Leaving out all pictures, restate word for word the lines from the one with "Waste & Environmental Management (445, 2279)" through the last line of the entries.

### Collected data
◇ ◇ ◇ ◇ ◇ ◇ ◇
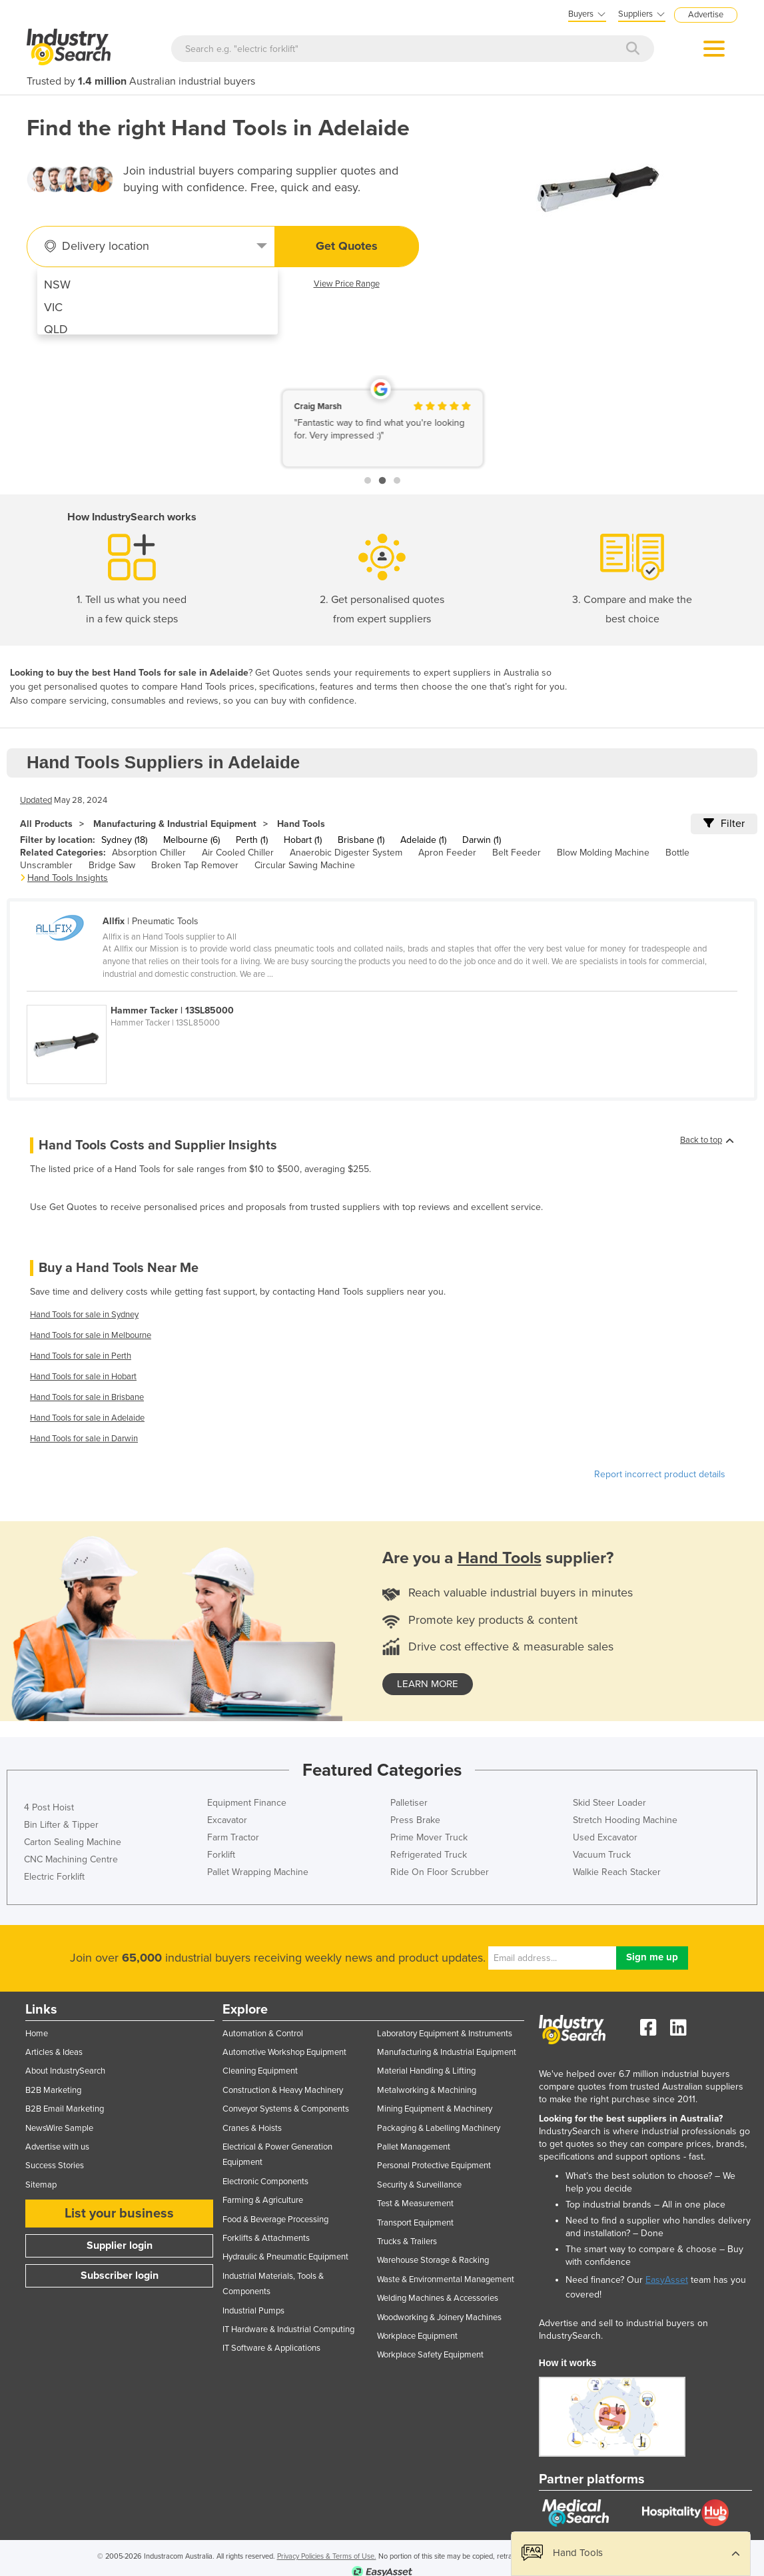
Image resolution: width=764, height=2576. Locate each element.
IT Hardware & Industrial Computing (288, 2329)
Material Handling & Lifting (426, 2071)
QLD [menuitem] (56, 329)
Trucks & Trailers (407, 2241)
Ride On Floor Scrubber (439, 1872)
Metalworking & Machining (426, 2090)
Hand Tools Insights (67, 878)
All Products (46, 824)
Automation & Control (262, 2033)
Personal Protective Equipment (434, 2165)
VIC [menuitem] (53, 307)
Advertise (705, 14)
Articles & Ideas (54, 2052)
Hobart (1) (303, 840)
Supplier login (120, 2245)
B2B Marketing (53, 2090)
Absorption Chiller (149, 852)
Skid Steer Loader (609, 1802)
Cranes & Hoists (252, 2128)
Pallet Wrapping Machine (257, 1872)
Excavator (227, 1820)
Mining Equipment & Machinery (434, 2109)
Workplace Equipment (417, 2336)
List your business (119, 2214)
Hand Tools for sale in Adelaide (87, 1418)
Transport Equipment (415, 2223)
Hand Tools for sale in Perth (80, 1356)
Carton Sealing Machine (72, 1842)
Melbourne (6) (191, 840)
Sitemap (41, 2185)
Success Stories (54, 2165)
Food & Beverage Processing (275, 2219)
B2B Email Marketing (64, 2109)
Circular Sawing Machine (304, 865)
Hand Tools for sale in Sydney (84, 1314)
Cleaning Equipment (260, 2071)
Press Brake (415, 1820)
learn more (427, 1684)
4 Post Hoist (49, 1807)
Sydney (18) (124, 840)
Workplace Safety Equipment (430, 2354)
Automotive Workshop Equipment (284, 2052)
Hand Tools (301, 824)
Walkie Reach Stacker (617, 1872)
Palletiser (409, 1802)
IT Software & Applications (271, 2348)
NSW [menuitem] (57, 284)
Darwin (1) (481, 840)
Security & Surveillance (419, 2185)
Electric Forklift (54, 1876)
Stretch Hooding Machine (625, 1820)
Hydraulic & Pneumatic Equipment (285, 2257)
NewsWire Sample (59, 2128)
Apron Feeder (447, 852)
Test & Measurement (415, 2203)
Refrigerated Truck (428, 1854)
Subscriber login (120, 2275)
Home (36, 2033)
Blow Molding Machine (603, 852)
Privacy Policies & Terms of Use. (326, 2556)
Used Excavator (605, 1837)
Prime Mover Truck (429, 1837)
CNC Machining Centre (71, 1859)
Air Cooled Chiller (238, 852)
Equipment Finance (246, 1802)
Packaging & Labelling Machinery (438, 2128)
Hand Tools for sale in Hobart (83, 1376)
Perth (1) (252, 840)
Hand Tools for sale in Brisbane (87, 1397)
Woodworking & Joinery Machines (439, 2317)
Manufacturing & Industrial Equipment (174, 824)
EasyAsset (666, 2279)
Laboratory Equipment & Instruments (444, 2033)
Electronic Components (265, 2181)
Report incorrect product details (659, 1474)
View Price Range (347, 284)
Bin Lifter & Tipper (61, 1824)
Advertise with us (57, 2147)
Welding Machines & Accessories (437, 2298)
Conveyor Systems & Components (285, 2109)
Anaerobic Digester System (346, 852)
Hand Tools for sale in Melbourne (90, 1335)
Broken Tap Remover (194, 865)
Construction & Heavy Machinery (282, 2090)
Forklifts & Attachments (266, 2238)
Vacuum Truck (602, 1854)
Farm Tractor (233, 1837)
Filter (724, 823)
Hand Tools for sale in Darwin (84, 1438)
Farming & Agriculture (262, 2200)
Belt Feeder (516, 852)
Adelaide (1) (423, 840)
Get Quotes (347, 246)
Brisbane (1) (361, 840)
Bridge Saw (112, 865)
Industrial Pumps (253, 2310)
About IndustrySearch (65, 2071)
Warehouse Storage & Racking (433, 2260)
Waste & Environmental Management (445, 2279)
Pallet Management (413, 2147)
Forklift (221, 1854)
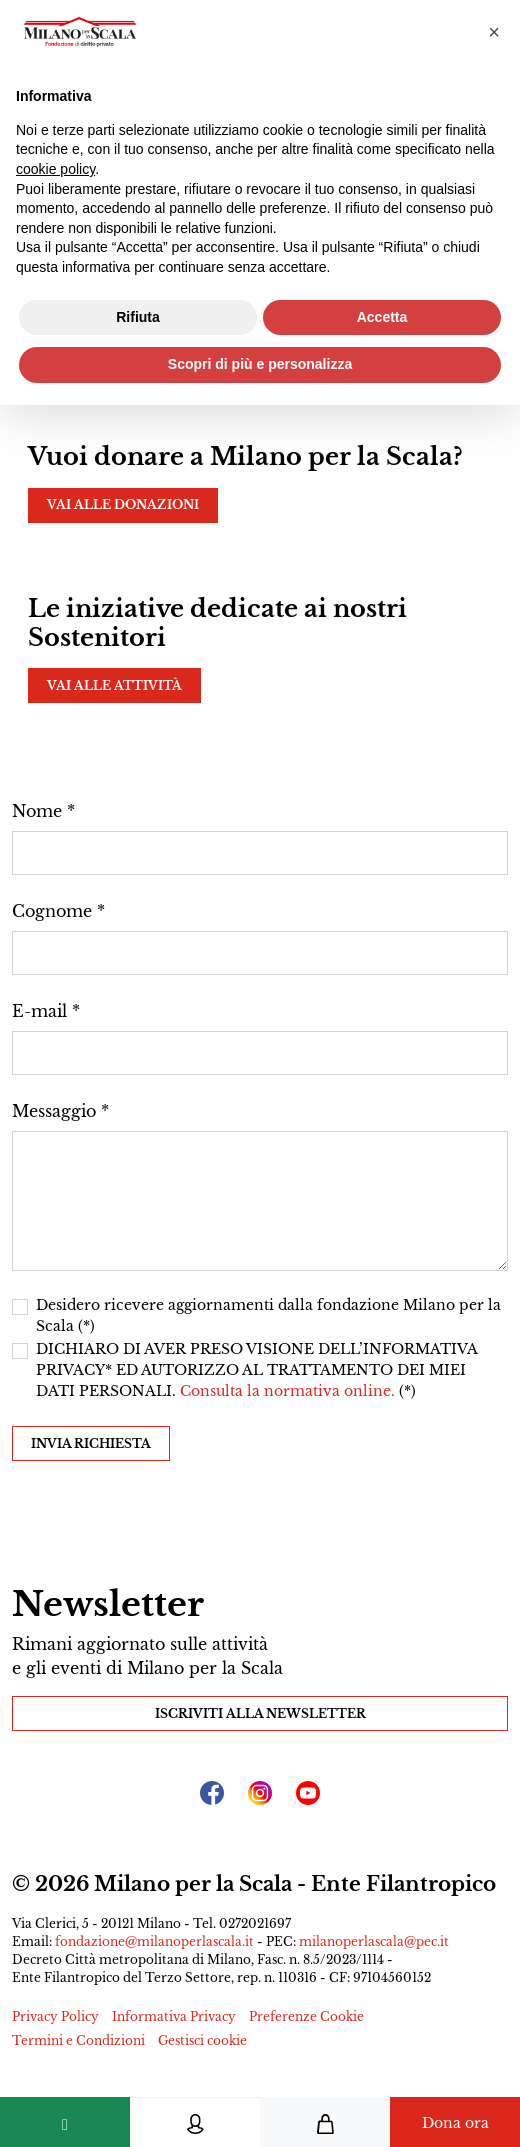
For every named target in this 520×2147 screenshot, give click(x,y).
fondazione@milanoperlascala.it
◇ ◇ ◇ ◇ ◇ ◇ ◇
### EXERCISE OUTPUT
Waste & Environmental Management (445, 2279)
Pallet Management (413, 2147)
Forklift (221, 1854)
For every named target in this 520×2147 screenshot, give click(x,y).
fondazione@milanoperlascala.it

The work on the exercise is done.